Public sector pay has risen by just 1% per year every year since 2013-14, below inflation. There were also freezes for all but the lowest paid public sector workers in 2011-12 and 2012-13.

There have been warnings that rising inflation was leading to a squeeze in workers’ pay especially among public sector employees.

Cribb added: “The Conservatives’ plan of 1% increases for the next two years risks exacerbating recruitment problems – and ultimately reducing the quality of public services – as public pay growth would fall markedly behind growth in private sector pay.  

“Labour’s plans to return to the recommendations of Pay Review Bodies would boost public sector pay but require significant extra resources (around £9bn per year in 2021-22) for government departments to pay for the higher wage costs, unless departments make cuts elsewhere.”

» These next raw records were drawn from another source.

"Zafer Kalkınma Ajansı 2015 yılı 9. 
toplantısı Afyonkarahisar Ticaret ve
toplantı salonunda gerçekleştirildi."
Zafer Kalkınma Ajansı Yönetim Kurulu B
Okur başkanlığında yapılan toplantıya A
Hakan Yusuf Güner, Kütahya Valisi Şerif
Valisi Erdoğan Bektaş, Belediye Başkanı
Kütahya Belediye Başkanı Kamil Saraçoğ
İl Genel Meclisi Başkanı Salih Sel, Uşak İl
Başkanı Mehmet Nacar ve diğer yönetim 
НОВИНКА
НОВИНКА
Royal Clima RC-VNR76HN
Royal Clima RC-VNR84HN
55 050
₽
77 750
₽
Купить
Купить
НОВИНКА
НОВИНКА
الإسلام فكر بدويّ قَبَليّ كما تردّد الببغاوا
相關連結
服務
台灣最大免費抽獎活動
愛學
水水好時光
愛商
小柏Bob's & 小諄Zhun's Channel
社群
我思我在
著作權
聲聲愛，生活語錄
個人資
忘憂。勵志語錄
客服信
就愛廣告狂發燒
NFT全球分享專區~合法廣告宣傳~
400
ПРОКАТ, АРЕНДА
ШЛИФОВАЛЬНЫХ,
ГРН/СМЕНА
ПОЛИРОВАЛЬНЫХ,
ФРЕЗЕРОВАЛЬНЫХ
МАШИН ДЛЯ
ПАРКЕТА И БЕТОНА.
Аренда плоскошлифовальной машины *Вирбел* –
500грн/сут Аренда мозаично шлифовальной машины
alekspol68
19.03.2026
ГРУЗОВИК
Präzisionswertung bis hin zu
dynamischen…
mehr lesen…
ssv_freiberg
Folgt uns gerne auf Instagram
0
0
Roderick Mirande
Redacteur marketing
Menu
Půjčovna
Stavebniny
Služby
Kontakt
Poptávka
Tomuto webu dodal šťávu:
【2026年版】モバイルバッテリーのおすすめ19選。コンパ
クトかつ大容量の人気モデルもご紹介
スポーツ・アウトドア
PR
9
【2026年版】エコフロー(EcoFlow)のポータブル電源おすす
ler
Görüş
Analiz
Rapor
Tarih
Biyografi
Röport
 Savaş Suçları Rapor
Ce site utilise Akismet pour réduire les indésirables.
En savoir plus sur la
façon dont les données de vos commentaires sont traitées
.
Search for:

He added that the LibDem plans would imply public pay increases larger than the under the Conservatives but smaller than under Labour.

According to the IFS increasing public sector pay would boost the earnings of the 5.1 million public sector workers, 1.6 million (31%) of whom work for the NHS, and 1.5 million (30%) who work in education in the public sector.

The think-tank notes that public sector pay rose compared to private sector pay during and after the 2008 recession, as private sector earnings fell sharply in real terms.

But since 2011 the pay restraint has led to the difference between public and private sector pay returning to its pre-crisis level leading to the aforementioned issues with staff retention and recruitment.

Under current Conservative plans the difference between public and private wages would fall to a level not seen in (at least) the last 20 years, the IFS said.

However, Labour’s plans would see the difference stabilise around the level seen in the mid 2000s while the Lib Dem plans would be below the level seen in the early 2000s, when there were significant shortages of nurses.

Today’s report states: “This analysis shows there are tradeoffs in delivering public services. Increasing public sector pay involves large increases in costs for government departments.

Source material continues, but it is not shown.